_GOAL OF THE EXERCISE:_ Copy exactly the line containing "Стандарт 150 г/кв.м" and all lines after it, through the last line of the material below; omit everything before it.

-------- TASK MATERIAL

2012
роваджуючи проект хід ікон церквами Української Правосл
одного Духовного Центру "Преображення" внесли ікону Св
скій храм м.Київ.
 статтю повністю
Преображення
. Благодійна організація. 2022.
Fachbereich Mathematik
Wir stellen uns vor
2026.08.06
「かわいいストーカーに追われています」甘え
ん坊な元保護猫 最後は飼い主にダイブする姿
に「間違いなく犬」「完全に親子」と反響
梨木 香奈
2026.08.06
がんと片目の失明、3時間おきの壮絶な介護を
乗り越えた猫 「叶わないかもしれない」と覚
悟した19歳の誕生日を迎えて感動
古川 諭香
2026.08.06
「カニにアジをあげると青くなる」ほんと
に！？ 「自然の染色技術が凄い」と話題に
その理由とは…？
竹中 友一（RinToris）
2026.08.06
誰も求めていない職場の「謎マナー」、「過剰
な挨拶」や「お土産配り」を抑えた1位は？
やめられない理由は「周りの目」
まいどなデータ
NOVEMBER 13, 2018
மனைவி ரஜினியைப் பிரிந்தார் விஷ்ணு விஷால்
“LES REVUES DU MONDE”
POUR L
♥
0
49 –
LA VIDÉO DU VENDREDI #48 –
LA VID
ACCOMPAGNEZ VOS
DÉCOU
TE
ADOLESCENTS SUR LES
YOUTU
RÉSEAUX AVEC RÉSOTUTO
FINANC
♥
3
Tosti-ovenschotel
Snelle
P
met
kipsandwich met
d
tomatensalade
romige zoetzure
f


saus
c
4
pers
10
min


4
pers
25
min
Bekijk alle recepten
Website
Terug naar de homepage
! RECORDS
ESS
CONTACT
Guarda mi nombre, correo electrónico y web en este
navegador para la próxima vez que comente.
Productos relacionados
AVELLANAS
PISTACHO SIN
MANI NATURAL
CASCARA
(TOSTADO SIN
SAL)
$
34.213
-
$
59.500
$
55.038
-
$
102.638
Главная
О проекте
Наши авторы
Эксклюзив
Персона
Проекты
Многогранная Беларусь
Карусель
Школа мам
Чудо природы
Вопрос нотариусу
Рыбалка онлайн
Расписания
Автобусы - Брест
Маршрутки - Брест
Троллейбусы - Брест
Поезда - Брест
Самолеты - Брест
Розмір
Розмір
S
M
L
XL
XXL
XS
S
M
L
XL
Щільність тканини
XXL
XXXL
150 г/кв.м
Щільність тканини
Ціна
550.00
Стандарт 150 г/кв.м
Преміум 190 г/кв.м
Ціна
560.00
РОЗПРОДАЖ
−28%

----------------

_TASK SOLUTION:_
Стандарт 150 г/кв.м
Преміум 190 г/кв.м
Ціна
560.00
РОЗПРОДАЖ
−28%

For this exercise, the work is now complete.